§ PROBLEM:
Using the listing below, report each line holding the string "item".

-------- GIVEN DATA --------

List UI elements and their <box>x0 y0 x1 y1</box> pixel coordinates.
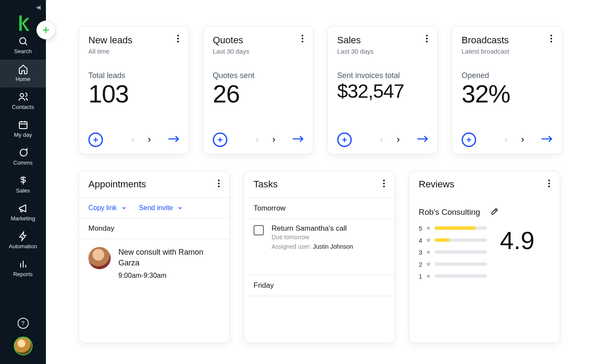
add-button[interactable] <box>213 132 227 147</box>
svg-point-0 <box>20 38 26 44</box>
contacts-icon <box>18 92 28 102</box>
card-menu-button[interactable] <box>547 34 556 43</box>
global-add-button[interactable] <box>36 21 55 39</box>
sidebar: Search Home Contacts My day Comms Sales … <box>0 0 46 364</box>
next-button[interactable] <box>519 136 526 143</box>
task-day: Friday <box>244 275 395 296</box>
send-invite-dropdown[interactable]: Send invite <box>139 204 183 212</box>
next-button[interactable] <box>270 136 277 143</box>
add-button[interactable] <box>337 132 352 147</box>
card-title: Broadcasts <box>462 35 553 46</box>
barchart-icon <box>18 259 28 269</box>
card-menu-button[interactable] <box>214 179 224 188</box>
user-avatar[interactable] <box>14 337 33 355</box>
home-icon <box>18 64 28 74</box>
help-button[interactable]: ? <box>18 318 29 329</box>
app-logo <box>17 15 29 31</box>
stat-label: Total leads <box>88 71 180 80</box>
search-icon <box>18 36 28 46</box>
svg-rect-2 <box>19 122 27 129</box>
card-menu-button[interactable] <box>379 179 389 188</box>
edit-button[interactable] <box>490 207 499 217</box>
card-subtitle: Latest broadcast <box>462 48 553 55</box>
open-button[interactable] <box>541 135 553 145</box>
stat-value: $32,547 <box>337 81 429 101</box>
sidebar-item-reports[interactable]: Reports <box>0 255 46 283</box>
add-button[interactable] <box>462 132 476 147</box>
collapse-sidebar-button[interactable] <box>0 3 46 15</box>
next-button[interactable] <box>395 136 402 143</box>
stat-value: 103 <box>88 81 180 107</box>
task-due: Due tomorrow <box>272 234 353 241</box>
card-menu-button[interactable] <box>173 34 183 43</box>
task-day: Tomorrow <box>244 198 395 219</box>
sidebar-item-sales[interactable]: Sales <box>0 171 46 199</box>
task-assigned: Assigned user: Justin Johnson <box>272 243 353 250</box>
task-item[interactable]: Return Samantha's call Due tomorrow Assi… <box>244 219 395 258</box>
card-subtitle: Last 30 days <box>213 48 305 55</box>
sidebar-label: Home <box>15 76 30 82</box>
card-appointments: Appointments Copy link Send invite Monda… <box>79 171 230 343</box>
task-checkbox[interactable] <box>254 225 264 235</box>
stat-label: Opened <box>462 71 553 80</box>
sidebar-item-contacts[interactable]: Contacts <box>0 87 46 115</box>
sidebar-label: Automation <box>9 243 37 250</box>
sidebar-label: My day <box>14 132 32 138</box>
sidebar-item-automation[interactable]: Automation <box>0 227 46 255</box>
card-title: Appointments <box>88 179 146 190</box>
task-title: Return Samantha's call <box>272 224 353 233</box>
appointment-item[interactable]: New consult with Ramon Garza 9:00am-9:30… <box>79 239 230 287</box>
card-subtitle: All time <box>88 48 180 55</box>
copy-link-dropdown[interactable]: Copy link <box>88 204 127 212</box>
card-title: New leads <box>88 35 180 46</box>
card-menu-button[interactable] <box>298 34 307 43</box>
svg-point-1 <box>20 93 24 97</box>
card-tasks: Tasks Tomorrow Return Samantha's call Du… <box>244 171 395 343</box>
rating-row: 1★ <box>419 272 487 280</box>
stat-value: 32% <box>462 81 553 107</box>
contact-avatar <box>88 247 111 269</box>
prev-button <box>503 136 510 143</box>
prev-button <box>130 136 136 143</box>
open-button[interactable] <box>292 135 305 145</box>
card-menu-button[interactable] <box>422 34 432 43</box>
rating-row: 2★ <box>419 260 487 268</box>
send-invite-label: Send invite <box>139 204 173 212</box>
card-title: Quotes <box>213 35 305 46</box>
open-button[interactable] <box>167 135 180 145</box>
card-broadcasts: Broadcasts Latest broadcast Opened 32% <box>452 26 562 154</box>
card-sales: Sales Last 30 days Sent invoices total $… <box>327 26 438 154</box>
appointment-time: 9:00am-9:30am <box>118 272 220 280</box>
sidebar-item-marketing[interactable]: Marketing <box>0 199 46 227</box>
card-reviews: Reviews Rob's Consulting 5★4★3★2★1★ 4.9 <box>409 171 560 343</box>
dashboard: New leads All time Total leads 103 Quote… <box>46 0 589 364</box>
lightning-icon <box>18 231 28 241</box>
open-button[interactable] <box>416 135 429 145</box>
sidebar-label: Marketing <box>11 215 35 222</box>
prev-button <box>254 136 261 143</box>
sidebar-label: Contacts <box>12 104 34 110</box>
sidebar-item-comms[interactable]: Comms <box>0 143 46 171</box>
sidebar-item-home[interactable]: Home <box>0 60 46 87</box>
review-score: 4.9 <box>500 226 535 255</box>
rating-row: 5★ <box>419 224 487 232</box>
rating-distribution: 5★4★3★2★1★ <box>419 224 487 280</box>
sidebar-item-myday[interactable]: My day <box>0 115 46 143</box>
sidebar-label: Reports <box>13 271 33 277</box>
next-button[interactable] <box>146 136 153 143</box>
sidebar-label: Sales <box>16 187 30 194</box>
appointment-day: Monday <box>79 218 230 239</box>
card-title: Sales <box>337 35 429 46</box>
calendar-icon <box>18 120 28 130</box>
megaphone-icon <box>18 203 28 214</box>
dollar-icon <box>18 175 28 186</box>
sidebar-label: Search <box>14 48 32 54</box>
rating-row: 3★ <box>419 248 487 256</box>
rating-row: 4★ <box>419 236 487 244</box>
add-button[interactable] <box>88 132 103 147</box>
card-title: Tasks <box>254 179 278 190</box>
card-menu-button[interactable] <box>544 179 554 188</box>
stat-label: Quotes sent <box>213 71 305 80</box>
card-new-leads: New leads All time Total leads 103 <box>79 26 189 154</box>
card-quotes: Quotes Last 30 days Quotes sent 26 <box>203 26 314 154</box>
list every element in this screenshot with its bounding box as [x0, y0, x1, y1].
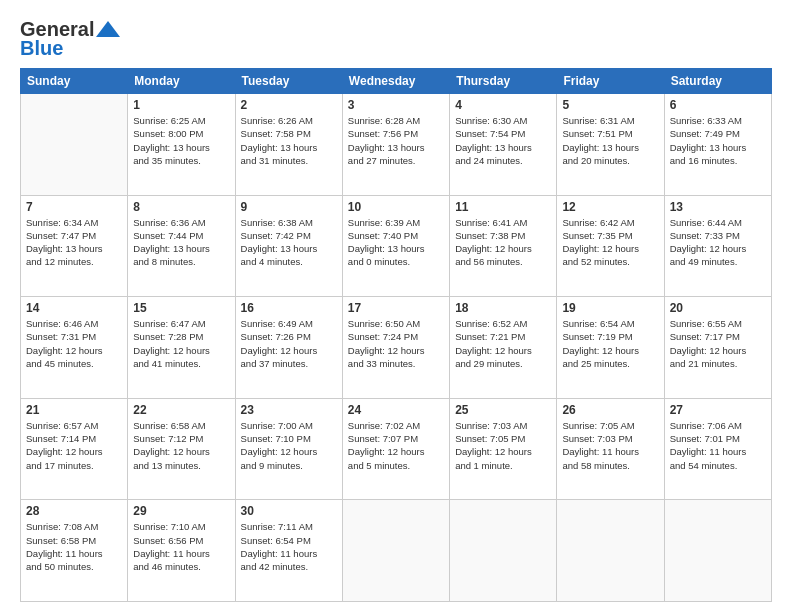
calendar-cell: 11Sunrise: 6:41 AM Sunset: 7:38 PM Dayli…	[450, 195, 557, 297]
page: General Blue SundayMondayTuesdayWednesda…	[0, 0, 792, 612]
day-number: 18	[455, 301, 551, 315]
day-info: Sunrise: 6:31 AM Sunset: 7:51 PM Dayligh…	[562, 114, 658, 167]
week-row-5: 28Sunrise: 7:08 AM Sunset: 6:58 PM Dayli…	[21, 500, 772, 602]
logo: General Blue	[20, 18, 120, 60]
calendar-cell: 13Sunrise: 6:44 AM Sunset: 7:33 PM Dayli…	[664, 195, 771, 297]
day-number: 1	[133, 98, 229, 112]
day-info: Sunrise: 6:33 AM Sunset: 7:49 PM Dayligh…	[670, 114, 766, 167]
week-row-2: 7Sunrise: 6:34 AM Sunset: 7:47 PM Daylig…	[21, 195, 772, 297]
day-info: Sunrise: 7:06 AM Sunset: 7:01 PM Dayligh…	[670, 419, 766, 472]
day-number: 29	[133, 504, 229, 518]
day-info: Sunrise: 7:02 AM Sunset: 7:07 PM Dayligh…	[348, 419, 444, 472]
day-number: 7	[26, 200, 122, 214]
calendar-cell: 1Sunrise: 6:25 AM Sunset: 8:00 PM Daylig…	[128, 94, 235, 196]
day-info: Sunrise: 6:47 AM Sunset: 7:28 PM Dayligh…	[133, 317, 229, 370]
calendar-cell	[557, 500, 664, 602]
svg-marker-0	[96, 21, 120, 37]
calendar-cell: 4Sunrise: 6:30 AM Sunset: 7:54 PM Daylig…	[450, 94, 557, 196]
day-info: Sunrise: 6:34 AM Sunset: 7:47 PM Dayligh…	[26, 216, 122, 269]
day-number: 9	[241, 200, 337, 214]
calendar-cell: 15Sunrise: 6:47 AM Sunset: 7:28 PM Dayli…	[128, 297, 235, 399]
day-info: Sunrise: 6:41 AM Sunset: 7:38 PM Dayligh…	[455, 216, 551, 269]
weekday-tuesday: Tuesday	[235, 69, 342, 94]
day-number: 20	[670, 301, 766, 315]
calendar-cell: 18Sunrise: 6:52 AM Sunset: 7:21 PM Dayli…	[450, 297, 557, 399]
day-info: Sunrise: 6:39 AM Sunset: 7:40 PM Dayligh…	[348, 216, 444, 269]
day-info: Sunrise: 7:11 AM Sunset: 6:54 PM Dayligh…	[241, 520, 337, 573]
day-number: 14	[26, 301, 122, 315]
day-number: 2	[241, 98, 337, 112]
weekday-sunday: Sunday	[21, 69, 128, 94]
day-info: Sunrise: 7:00 AM Sunset: 7:10 PM Dayligh…	[241, 419, 337, 472]
day-number: 19	[562, 301, 658, 315]
day-number: 30	[241, 504, 337, 518]
calendar-cell: 16Sunrise: 6:49 AM Sunset: 7:26 PM Dayli…	[235, 297, 342, 399]
calendar-cell: 8Sunrise: 6:36 AM Sunset: 7:44 PM Daylig…	[128, 195, 235, 297]
weekday-friday: Friday	[557, 69, 664, 94]
day-number: 6	[670, 98, 766, 112]
day-number: 21	[26, 403, 122, 417]
calendar-cell: 7Sunrise: 6:34 AM Sunset: 7:47 PM Daylig…	[21, 195, 128, 297]
day-number: 11	[455, 200, 551, 214]
calendar-cell	[342, 500, 449, 602]
day-info: Sunrise: 7:05 AM Sunset: 7:03 PM Dayligh…	[562, 419, 658, 472]
calendar-cell: 6Sunrise: 6:33 AM Sunset: 7:49 PM Daylig…	[664, 94, 771, 196]
calendar-cell: 5Sunrise: 6:31 AM Sunset: 7:51 PM Daylig…	[557, 94, 664, 196]
day-number: 16	[241, 301, 337, 315]
day-info: Sunrise: 6:30 AM Sunset: 7:54 PM Dayligh…	[455, 114, 551, 167]
header: General Blue	[20, 18, 772, 60]
calendar-cell	[450, 500, 557, 602]
day-info: Sunrise: 6:52 AM Sunset: 7:21 PM Dayligh…	[455, 317, 551, 370]
calendar-cell: 25Sunrise: 7:03 AM Sunset: 7:05 PM Dayli…	[450, 398, 557, 500]
day-number: 25	[455, 403, 551, 417]
calendar-cell: 12Sunrise: 6:42 AM Sunset: 7:35 PM Dayli…	[557, 195, 664, 297]
calendar: SundayMondayTuesdayWednesdayThursdayFrid…	[20, 68, 772, 602]
calendar-cell: 9Sunrise: 6:38 AM Sunset: 7:42 PM Daylig…	[235, 195, 342, 297]
day-number: 24	[348, 403, 444, 417]
day-info: Sunrise: 7:08 AM Sunset: 6:58 PM Dayligh…	[26, 520, 122, 573]
day-number: 4	[455, 98, 551, 112]
calendar-cell: 24Sunrise: 7:02 AM Sunset: 7:07 PM Dayli…	[342, 398, 449, 500]
day-info: Sunrise: 6:44 AM Sunset: 7:33 PM Dayligh…	[670, 216, 766, 269]
day-info: Sunrise: 6:36 AM Sunset: 7:44 PM Dayligh…	[133, 216, 229, 269]
day-info: Sunrise: 6:49 AM Sunset: 7:26 PM Dayligh…	[241, 317, 337, 370]
day-info: Sunrise: 6:42 AM Sunset: 7:35 PM Dayligh…	[562, 216, 658, 269]
day-info: Sunrise: 6:55 AM Sunset: 7:17 PM Dayligh…	[670, 317, 766, 370]
calendar-cell: 21Sunrise: 6:57 AM Sunset: 7:14 PM Dayli…	[21, 398, 128, 500]
calendar-header: SundayMondayTuesdayWednesdayThursdayFrid…	[21, 69, 772, 94]
day-number: 22	[133, 403, 229, 417]
week-row-1: 1Sunrise: 6:25 AM Sunset: 8:00 PM Daylig…	[21, 94, 772, 196]
day-number: 15	[133, 301, 229, 315]
calendar-cell: 26Sunrise: 7:05 AM Sunset: 7:03 PM Dayli…	[557, 398, 664, 500]
day-number: 17	[348, 301, 444, 315]
day-number: 27	[670, 403, 766, 417]
day-number: 13	[670, 200, 766, 214]
day-number: 8	[133, 200, 229, 214]
day-number: 23	[241, 403, 337, 417]
day-number: 26	[562, 403, 658, 417]
day-info: Sunrise: 6:57 AM Sunset: 7:14 PM Dayligh…	[26, 419, 122, 472]
day-info: Sunrise: 6:58 AM Sunset: 7:12 PM Dayligh…	[133, 419, 229, 472]
calendar-cell: 17Sunrise: 6:50 AM Sunset: 7:24 PM Dayli…	[342, 297, 449, 399]
day-info: Sunrise: 6:50 AM Sunset: 7:24 PM Dayligh…	[348, 317, 444, 370]
logo-blue: Blue	[20, 37, 63, 60]
calendar-cell: 22Sunrise: 6:58 AM Sunset: 7:12 PM Dayli…	[128, 398, 235, 500]
week-row-4: 21Sunrise: 6:57 AM Sunset: 7:14 PM Dayli…	[21, 398, 772, 500]
calendar-cell: 2Sunrise: 6:26 AM Sunset: 7:58 PM Daylig…	[235, 94, 342, 196]
logo-icon	[96, 21, 120, 37]
day-number: 28	[26, 504, 122, 518]
weekday-row: SundayMondayTuesdayWednesdayThursdayFrid…	[21, 69, 772, 94]
calendar-cell	[21, 94, 128, 196]
calendar-cell: 14Sunrise: 6:46 AM Sunset: 7:31 PM Dayli…	[21, 297, 128, 399]
calendar-body: 1Sunrise: 6:25 AM Sunset: 8:00 PM Daylig…	[21, 94, 772, 602]
day-number: 3	[348, 98, 444, 112]
calendar-cell: 23Sunrise: 7:00 AM Sunset: 7:10 PM Dayli…	[235, 398, 342, 500]
day-number: 5	[562, 98, 658, 112]
calendar-cell: 29Sunrise: 7:10 AM Sunset: 6:56 PM Dayli…	[128, 500, 235, 602]
weekday-thursday: Thursday	[450, 69, 557, 94]
calendar-cell: 27Sunrise: 7:06 AM Sunset: 7:01 PM Dayli…	[664, 398, 771, 500]
calendar-cell: 30Sunrise: 7:11 AM Sunset: 6:54 PM Dayli…	[235, 500, 342, 602]
day-info: Sunrise: 7:03 AM Sunset: 7:05 PM Dayligh…	[455, 419, 551, 472]
day-info: Sunrise: 7:10 AM Sunset: 6:56 PM Dayligh…	[133, 520, 229, 573]
day-info: Sunrise: 6:46 AM Sunset: 7:31 PM Dayligh…	[26, 317, 122, 370]
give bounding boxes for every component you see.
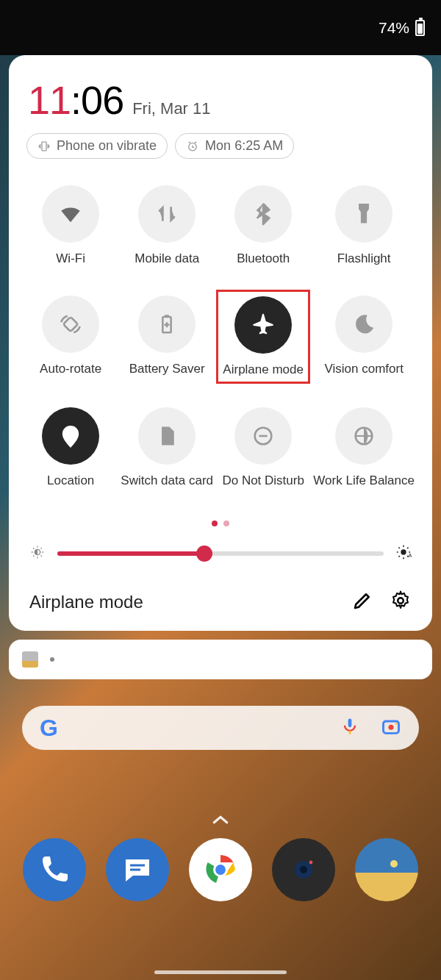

--------

§ RESULT:
sidebar-item-reports[interactable]: Reports <box>0 255 46 283</box>
sidebar-item-sales[interactable]: Sales <box>0 171 46 199</box>
task-item[interactable]: Return Samantha's call Due tomorrow Assi… <box>244 219 395 258</box>
sidebar-item-contacts[interactable]: Contacts <box>0 87 46 115</box>
sidebar-item-automation[interactable]: Automation <box>0 227 46 255</box>
appointment-item[interactable]: New consult with Ramon Garza 9:00am-9:30… <box>79 239 230 287</box>
sidebar-item-marketing[interactable]: Marketing <box>0 199 46 227</box>
sidebar-item-comms[interactable]: Comms <box>0 143 46 171</box>
sidebar-item-home[interactable]: Home <box>0 60 46 87</box>
sidebar-item-myday[interactable]: My day <box>0 115 46 143</box>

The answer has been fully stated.